### Data under study
+ + + + +
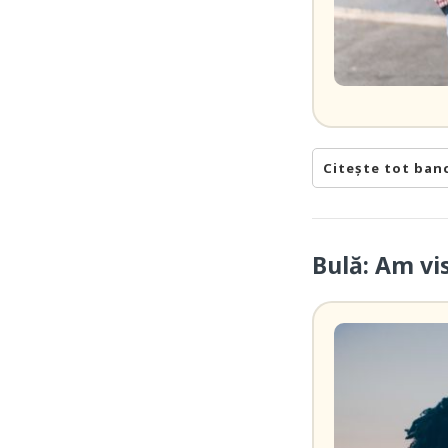
Citește tot ban
Bulă: Am vi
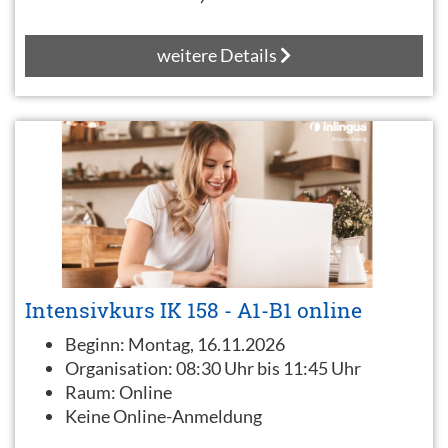
weitere Details
Intensivkurs IK 158 - A1-B1 online
Beginn:
Montag, 16.11.2026
Organisation:
08:30 Uhr bis 11:45 Uhr
Raum:
Online
Keine Online-Anmeldung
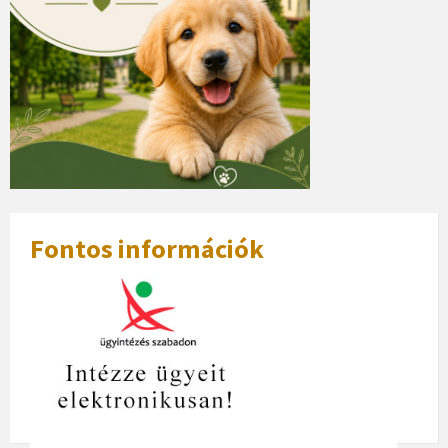
Fontos információk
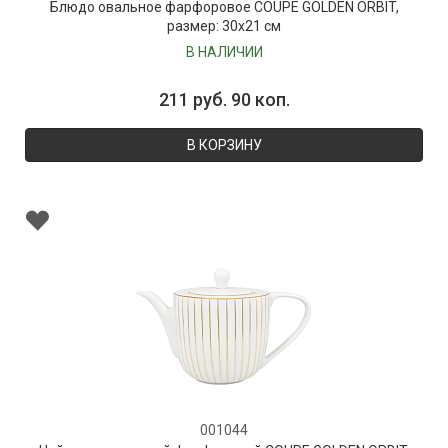
Блюдо овальное фарфоровое COUPE GOLDEN ORBIT,
размер: 30х21 см
В НАЛИЧИИ
211 руб. 90 коп.
В КОРЗИНУ
001044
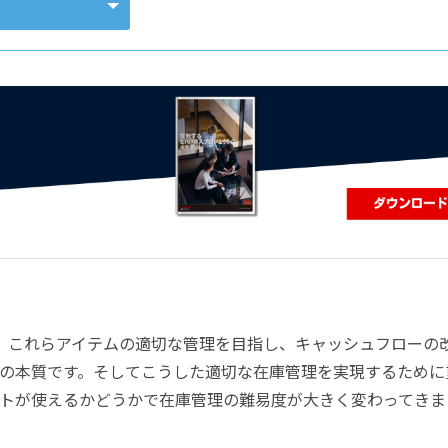
コンピューティング
。これらアイテムの適切な管理を目指し、キャッシュフローの
の本質です。そしてこうした適切な在庫管理を実現するために
トが使えるかどうかで在庫管理の難易度が大きく変わってきま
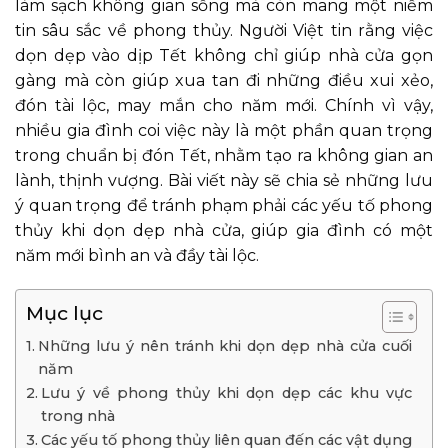
làm sạch không gian sống mà còn mang một niềm
tin sâu sắc về phong thủy. Người Việt tin rằng việc
dọn dẹp vào dịp Tết không chỉ giúp nhà cửa gọn
gàng mà còn giúp xua tan đi những điều xui xẻo,
đón tài lộc, may mắn cho năm mới. Chính vì vậy,
nhiều gia đình coi việc này là một phần quan trọng
trong chuẩn bị đón Tết, nhằm tạo ra không gian an
lành, thịnh vượng. Bài viết này sẽ chia sẻ những lưu
ý quan trọng để tránh phạm phải các yếu tố phong
thủy khi dọn dẹp nhà cửa, giúp gia đình có một
năm mới bình an và đầy tài lộc.
Mục lục
Những lưu ý nên tránh khi dọn dẹp nhà cửa cuối
năm
Lưu ý về phong thủy khi dọn dẹp các khu vực
trong nhà
Các yếu tố phong thủy liên quan đến các vật dụng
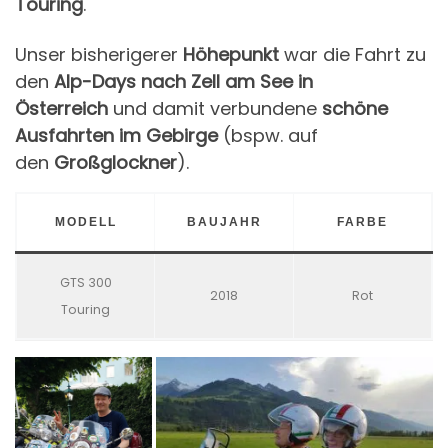
Touring
.
Unser bisherigerer
Höhepunkt
war die Fahrt zu
den
Alp-Days nach Zell am See in
Österreich
und damit verbundene
schöne
Ausfahrten im Gebirge
(bspw. auf
den
Großglockner
).
MODELL
BAUJAHR
FARBE
GTS 300
2018
Rot
Touring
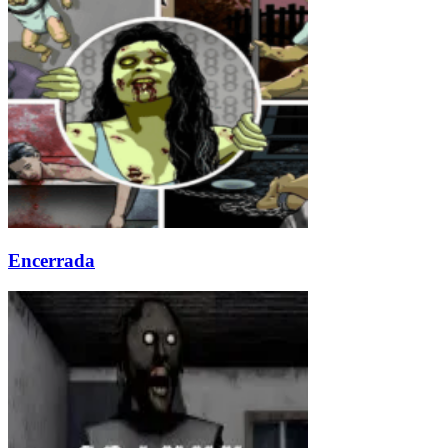
Encerrada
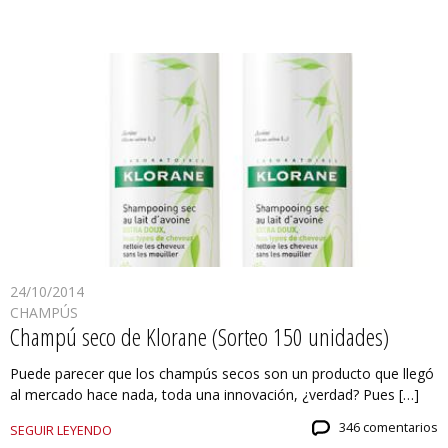
24/10/2014
CHAMPÚS
Champú seco de Klorane (Sorteo 150 unidades)
Puede parecer que los champús secos son un producto que llegó
al mercado hace nada, toda una innovación, ¿verdad? Pues […]
346 comentarios
SEGUIR LEYENDO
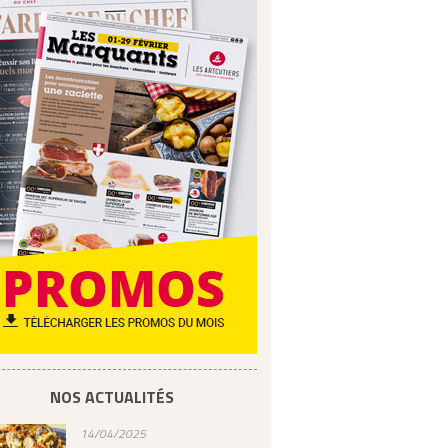
NOS ACTUALITÉS
14/04/2025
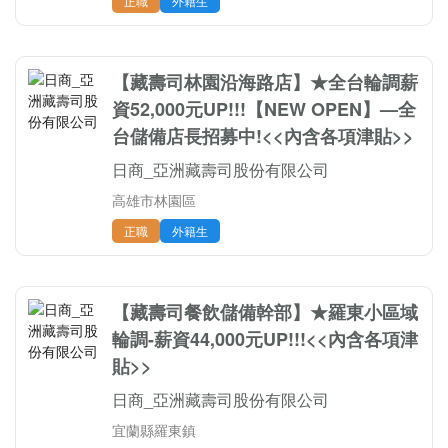
正職
外籍生
【藏壽司林園沿海路店】★全台輪調薪
資52,000元UP!!!【NEW OPEN】—全
台儲備店長招募中!<<內含各項津貼>>
日商_亞洲藏壽司股份有限公司
高雄市林園區
正職
外籍生
【藏壽司餐飲儲備幹部】★羅東小區域
輪調-薪資44,000元UP!!!<<內含各項津
貼>>
日商_亞洲藏壽司股份有限公司
宜蘭縣羅東鎮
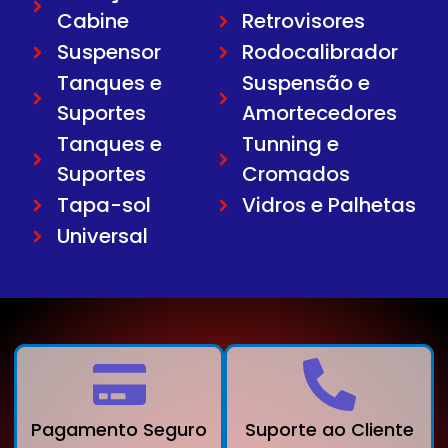
Cabine
Retrovisores
Suspensor
Rodocalibrador
Tanques e
Suspensão e
Suportes
Amortecedores
Tanques e
Tunning e
Suportes
Cromados
Tapa-sol
Vidros e Palhetas
Universal
Pagamento Seguro
Suporte ao Cliente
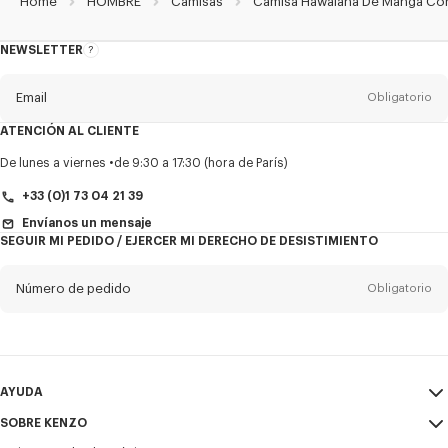
Home
HOMBRE
Camisas
Camisa Hawaiana De Manga Cort
NEWSLETTER
Acerca
del
boletín
Email
Obligatorio
ATENCIÓN AL CLIENTE
Título
Obligatorio
De lunes a viernes
de 9:30 a 17:30 (hora de París)
+33 (0)1 73 04 21 39
Envíanos un mensaje
SEGUIR MI PEDIDO / EJERCER MI DERECHO DE DESISTIMIENTO
Nombre*
Obligatorio
Número de pedido
Obligatorio
Appelido*
Obligatorio
Email
Obligatorio
AYUDA
+34
SOBRE KENZO
Mi Cuenta
ENVIAR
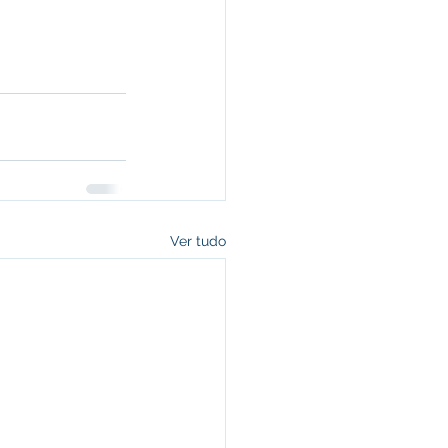
Ver tudo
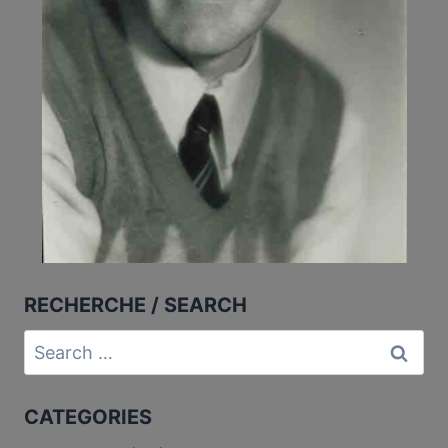
RECHERCHE / SEARCH
Search
for:
CATEGORIES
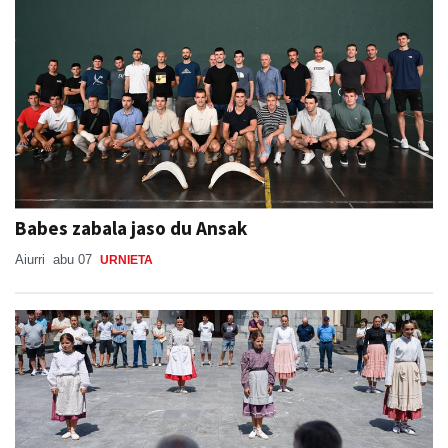
Babes zabala jaso du Ansak
Aiurri
abu 07
URNIETA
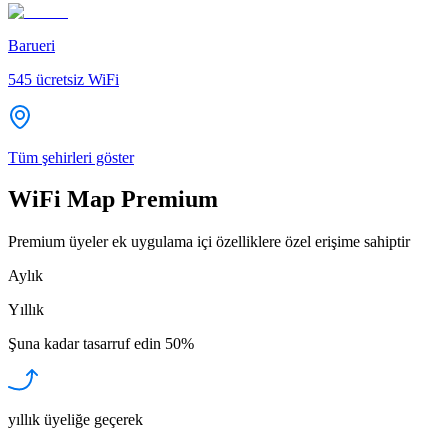
Barueri
545
ücretsiz WiFi
Tüm şehirleri göster
WiFi Map Premium
Premium üyeler ek uygulama içi özelliklere özel erişime sahiptir
Aylık
Yıllık
Şuna kadar tasarruf edin
50%
yıllık üyeliğe geçerek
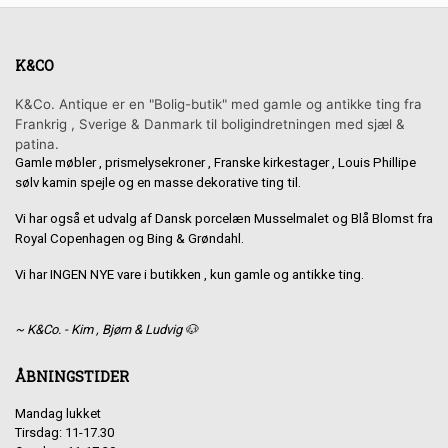
K&CO
K&Co. Antique er en "Bolig-butik" med gamle og antikke ting fra
Frankrig , Sverige & Danmark til boligindretningen med sjæl &
patina.
Gamle møbler , prismelysekroner , Franske kirkestager , Louis Phillipe
sølv kamin spejle og en masse dekorative ting til.
Vi har også et udvalg af Dansk porcelæn Musselmalet og Blå Blomst fra
Royal Copenhagen og Bing & Grøndahl.
Vi har INGEN NYE vare i butikken , kun gamle og antikke ting.
~ K&Co. - Kim , Bjørn & Ludvig 🐶
ÅBNINGSTIDER
Mandag lukket
Tirsdag: 11-17.30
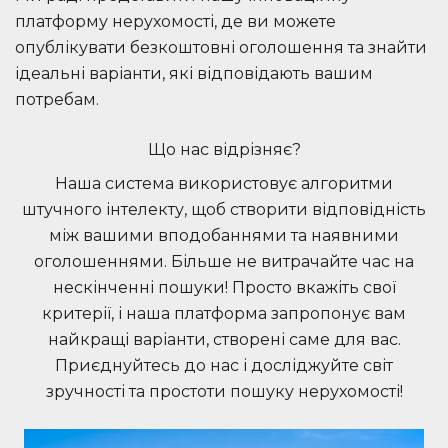
платформу нерухомості, де ви можете
опублікувати безкоштовні оголошення та знайти
ідеальні варіанти, які відповідають вашим
потребам.
Що нас відрізняє?
Наша система використовує алгоритми
штучного інтелекту, щоб створити відповідність
між вашими вподобаннями та наявними
оголошеннями. Більше не витрачайте час на
нескінченні пошуки! Просто вкажіть свої
критерії, і наша платформа запропонує вам
найкращі варіанти, створені саме для вас.
Приєднуйтесь до нас і досліджуйте світ
зручності та простоти пошуку нерухомості!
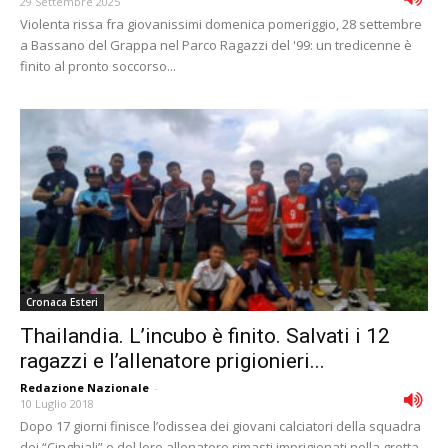
29 Settembre 2025
Violenta rissa fra giovanissimi domenica pomeriggio, 28 settembre
a Bassano del Grappa nel Parco Ragazzi del '99: un tredicenne è
finito al pronto soccorso...
Cronaca Esteri
Thailandia. L’incubo è finito. Salvati i 12
ragazzi e l’allenatore prigionieri...
Redazione Nazionale
-
10 Luglio 2018
Dopo 17 giorni finisce l’odissea dei giovani calciatori della squadra
dei “Cinghiali” e del loro allenatore rimasti imprigionati nella grotta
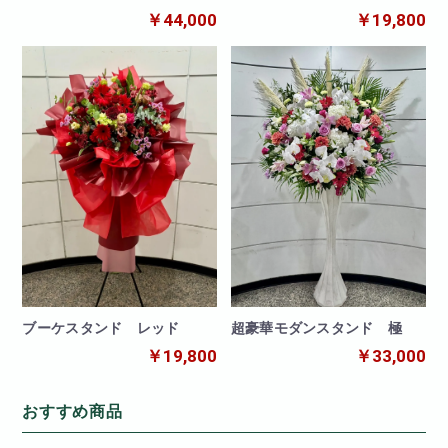
￥44,000
￥19,800
ブーケスタンド レッド
超豪華モダンスタンド 極
￥19,800
￥33,000
おすすめ商品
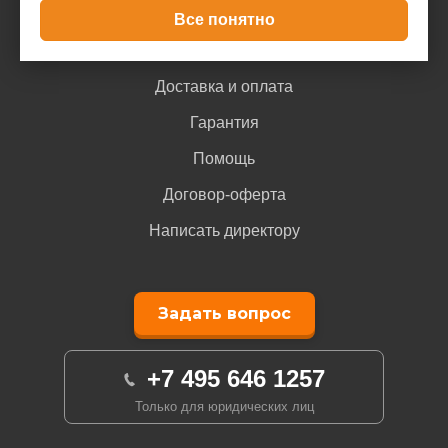
Все понятно
Покупателю
Доставка и оплата
Гарантия
Помощь
Договор-оферта
Написать директору
Задать вопрос
+7 495 646 1257
Только для юридических лиц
+ + + + +
### What you will do
An image-free, exact version of the listing above is required.

### Answer for this exercise
Citește tot ban
Bulă: Am vi
weitere Details
Intensivkurs IK 158 - A1-B1 online
Beginn:
Montag, 16.11.2026
Organisation:
08:30 Uhr bis 11:45 Uhr
Raum:
Online
Keine Online-Anmeldung
Fontos információk
Блюдо овальное фарфоровое COUPE GOLDEN ORBIT,
размер: 30х21 см
В НАЛИЧИИ
211 руб. 90 коп.
В КОРЗИНУ
001044
コンピューティング
。これらアイテムの適切な管理を目指し、キャッシュフローの
の本質です。そしてこうした適切な在庫管理を実現するために
トが使えるかどうかで在庫管理の難易度が大きく変わってきま
làm sạch không gian sống mà còn mang một niềm
tin sâu sắc về phong thủy. Người Việt tin rằng việc
dọn dẹp vào dịp Tết không chỉ giúp nhà cửa gọn
gàng mà còn giúp xua tan đi những điều xui xẻo,
đón tài lộc, may mắn cho năm mới. Chính vì vậy,
nhiều gia đình coi việc này là một phần quan trọng
trong chuẩn bị đón Tết, nhằm tạo ra không gian an
lành, thịnh vượng. Bài viết này sẽ chia sẻ những lưu
ý quan trọng để tránh phạm phải các yếu tố phong
thủy khi dọn dẹp nhà cửa, giúp gia đình có một
năm mới bình an và đầy tài lộc.
Mục lục
Những lưu ý nên tránh khi dọn dẹp nhà cửa cuối
năm
Lưu ý về phong thủy khi dọn dẹp các khu vực
trong nhà
Các yếu tố phong thủy liên quan đến các vật dụng
Touring
.
Unser bisherigerer
Höhepunkt
war die Fahrt zu
den
Alp-Days nach Zell am See in
Österreich
und damit verbundene
schöne
Ausfahrten im Gebirge
(bspw. auf
den
Großglockner
).
MODELL
BAUJAHR
FARBE
GTS 300
2018
Rot
Touring
Encerrada
24/10/2014
CHAMPÚS
Champú seco de Klorane (Sorteo 150 unidades)
Puede parecer que los champús secos son un producto que llegó
al mercado hace nada, toda una innovación, ¿verdad? Pues […]
346 comentarios
SEGUIR LEYENDO
NOS ACTUALITÉS
14/04/2025
正職
外籍生
【藏壽司林園沿海路店】★全台輪調薪
資52,000元UP!!!【NEW OPEN】—全
台儲備店長招募中!<<內含各項津貼>>
日商_亞洲藏壽司股份有限公司
高雄市林園區
正職
外籍生
【藏壽司餐飲儲備幹部】★羅東小區域
輪調-薪資44,000元UP!!!<<內含各項津
貼>>
日商_亞洲藏壽司股份有限公司
宜蘭縣羅東鎮
Cabine
Retrovisores
Suspensor
Rodocalibrador
Tanques e
Suspensão e
Suportes
Amortecedores
Tanques e
Tunning e
Suportes
Cromados
Tapa-sol
Vidros e Palhetas
Universal
Pagamento Seguro
Suporte ao Cliente
Home
HOMBRE
Camisas
Camisa Hawaiana De Manga Cort
NEWSLETTER
Acerca
del
boletín
Email
Obligatorio
ATENCIÓN AL CLIENTE
Título
Obligatorio
De lunes a viernes
de 9:30 a 17:30 (hora de París)
+33 (0)1 73 04 21 39
Envíanos un mensaje
SEGUIR MI PEDIDO / EJERCER MI DERECHO DE DESISTIMIENTO
Nombre*
Obligatorio
Número de pedido
Obligatorio
Appelido*
Obligatorio
Email
Obligatorio
AYUDA
+34
SOBRE KENZO
Mi Cuenta
ENVIAR
Ver tudo
RECHERCHE / SEARCH
Search
for:
CATEGORIES
Babes zabala jaso du Ansak
Aiurri
abu 07
URNIETA
Barueri
545
ücretsiz WiFi
Tüm şehirleri göster
WiFi Map Premium
Premium üyeler ek uygulama içi özelliklere özel erişime sahiptir
Aylık
Yıllık
Şuna kadar tasarruf edin
50%
yıllık üyeliğe geçerek
K&CO
K&Co. Antique er en "Bolig-butik" med gamle og antikke ting fra
Frankrig , Sverige & Danmark til boligindretningen med sjæl &
patina.
Gamle møbler , prismelysekroner , Franske kirkestager , Louis Phillipe
sølv kamin spejle og en masse dekorative ting til.
Vi har også et udvalg af Dansk porcelæn Musselmalet og Blå Blomst fra
Royal Copenhagen og Bing & Grøndahl.
Vi har INGEN NYE vare i butikken , kun gamle og antikke ting.
~ K&Co. - Kim , Bjørn & Ludvig 🐶
ÅBNINGSTIDER
Mandag lukket
Tirsdag: 11-17.30
платформу нерухомості, де ви можете
опублікувати безкоштовні оголошення та знайти
ідеальні варіанти, які відповідають вашим
потребам.
Що нас відрізняє?
Наша система використовує алгоритми
штучного інтелекту, щоб створити відповідність
між вашими вподобаннями та наявними
оголошеннями. Більше не витрачайте час на
нескінченні пошуки! Просто вкажіть свої
критерії, і наша платформа запропонує вам
найкращі варіанти, створені саме для вас.
Приєднуйтесь до нас і досліджуйте світ
зручності та простоти пошуку нерухомості!
29 Settembre 2025
Violenta rissa fra giovanissimi domenica pomeriggio, 28 settembre
a Bassano del Grappa nel Parco Ragazzi del '99: un tredicenne è
finito al pronto soccorso...
Cronaca Esteri
Thailandia. L’incubo è finito. Salvati i 12
ragazzi e l’allenatore prigionieri...
Redazione Nazionale
-
10 Luglio 2018
Dopo 17 giorni finisce l’odissea dei giovani calciatori della squadra
dei “Cinghiali” e del loro allenatore rimasti imprigionati nella grotta
￥44,000
￥19,800
ブーケスタンド レッド
超豪華モダンスタンド 極
￥19,800
￥33,000
おすすめ商品
Все понятно
Покупателю
Доставка и оплата
Гарантия
Помощь
Договор-оферта
Написать директору
Задать вопрос
+7 495 646 1257
Только для юридических лиц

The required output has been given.